1. Read the Todd Schneider Nov 17th 2015 blog post: "Analyzing 1.1 Billion NYC Taxi and Uber Trips, with a Vengeance" http://toddwschneider.com/posts/analyzing-1-1-billion-nyc-taxi-and-uber-trips-with-a-vengeance/
2. Identify and present as a concise list various technical data analysis and visualisation methods used for the above research. Make first a list. And follow that with an extended list with an example sentence or illustration from that analysis.
3. Identify the business value of potential data mining and analysis of the data of this type. Could you estimate the value in $$$ for Uber or NYC if some actions would follow this analysis?
4. We will need to repeat some probability theory. Read the first chapter on Probability theory from MathWiki web-site''' : http://mathwiki.cs.ut.ee/start. We recommend that you solve all the given exercises for training purposes. Play with the simulation of a dice. Explain how the increase of rolling times changes the probability distribution of the dice.
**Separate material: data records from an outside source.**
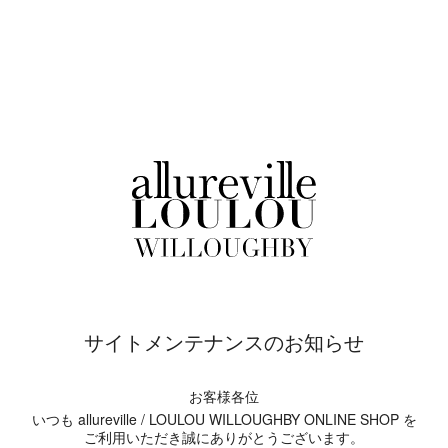
サイトメンテナンスのお知らせ
お客様各位
いつも allureville / LOULOU WILLOUGHBY ONLINE SHOP を
ご利用いただき誠にありがとうございます。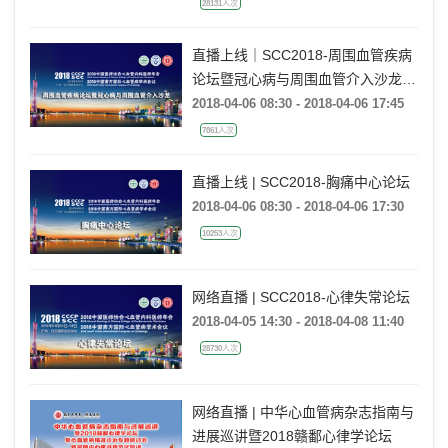
28131人次
直播上线｜SCC2018-周围血管疾病
论坛暨冠心病与周围血管介入沙龙
（南方站）
2018-04-06 08:30 - 2018-04-06 17:45
7861人次
直播上线 | SCC2018-胸痛中心论坛
2018-04-06 08:30 - 2018-04-06 17:30
10253人次
网络直播 | SCC2018-心律失常论坛
2018-04-05 14:30 - 2018-04-08 11:40
28730人次
网络直播 | 中华心血管病杂志指南与
进展巡讲暨2018赣鄱心律学论坛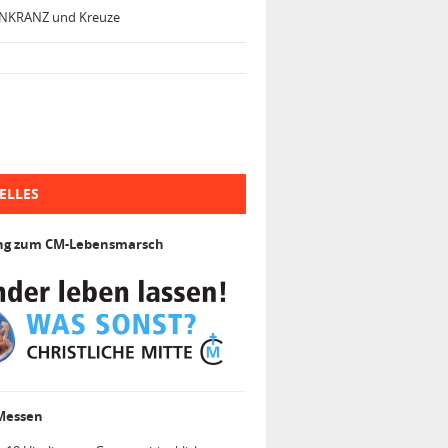
NKRANZ und Kreuze
ELLES
ng zum CM-Lebensmarsch
 Messen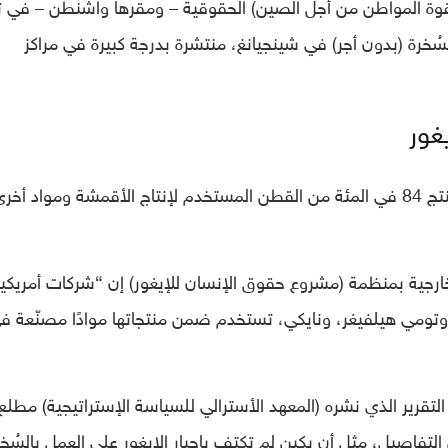
وة المواطن من أجل الصين) الحقوقية – ومقرها واشنطن – في ت
 أغسطس 2019 أن عمالة السُخرة (بدون أجر) في شينجيانغ، منتشرة بدرجة كبيرة في مراكز
غور
وأشار تقرير المنظمة إلى أن إقليم شينجيانغ ينتج 84 في المئة من القطن المستخدم لإنتاج الأقمشة ومواد أخر
خارجية بمنظمة (مشروع حقوق الإنسان للإيغور) إن “شركات أمريكي
 وتومي هيلفيغر، ونايكي، تستخدم ضمن منتجاتها موادًا مصنّعة ف
 التقرير الذي نشره (المعهد الأسترالي للسياسة الإستراتيجية) مطلع
فضح كثيرًا من التفاصيل، مثل أن بكين لم تكتفِ بإجبار الإيغور على العمل بالسُخ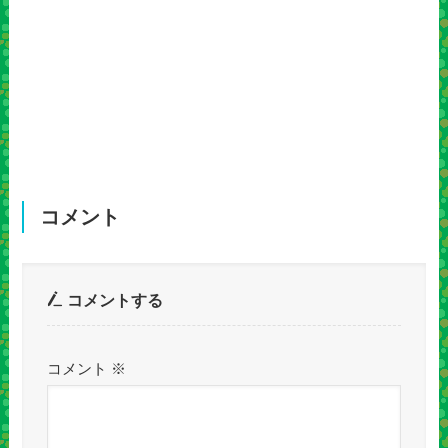
コメント
コメントする
コメント
※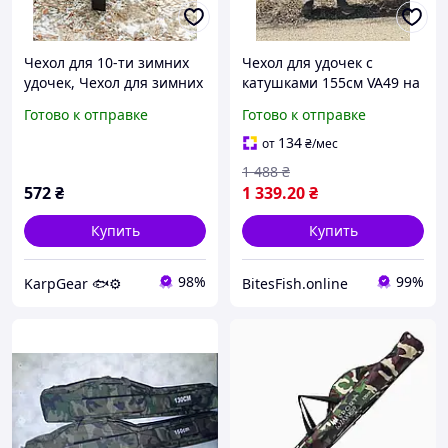
Чехол для 10-ти зимних
Чехол для удочек с
удочек, Чехол для зимних
катушками 155см VA49 на
удочек, Чехол Fisher
три секции
Готово к отправке
Готово к отправке
134
от
₴
/мес
1 488
₴
572
₴
1 339
.20
₴
Купить
Купить
98%
99%
KarpGear 🐟⚙️
BitesFish.online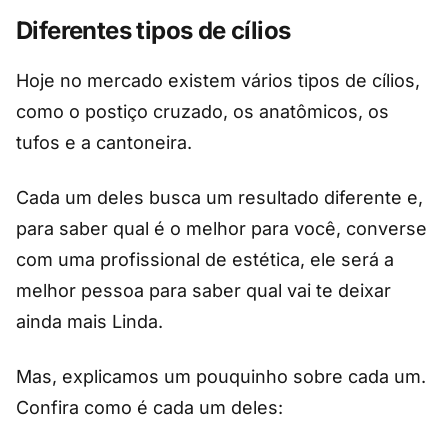
Diferentes tipos de cílios
Hoje no mercado existem vários tipos de cílios,
como o postiço cruzado, os anatômicos, os
tufos e a cantoneira.
Cada um deles busca um resultado diferente e,
para saber qual é o melhor para você, converse
com uma profissional de estética, ele será a
melhor pessoa para saber qual vai te deixar
ainda mais Linda.
Mas, explicamos um pouquinho sobre cada um.
Confira como é cada um deles:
Solve the following tasks from Math wiki, describe it in detail (not just an answer) and make sure you can explain them for the audience:
A company makes computer discs. It tested a random sample of discs from a large batch and found that the probability of any disc being defective is 0,025. Bob buys two discs. Calculated the probability that
- both discs are defective;
- that only one disc is defective.
- The company found 4 defective discs in the sample they tested. How many discs were likely tested?
5. At the exam there is 0.8 probability that student has prepared and 0.2 that he has not prepared. Those who are prepared have 0.7 probability of success, those who have not prepared have 0.4 probability of success. What is the probability that randomly selected student will succeed?
6. (Bonus(1p) Run a computational experiment by generating data and simulating tasks from 4 and 5. Report your findings. Prove computationally that theory holds.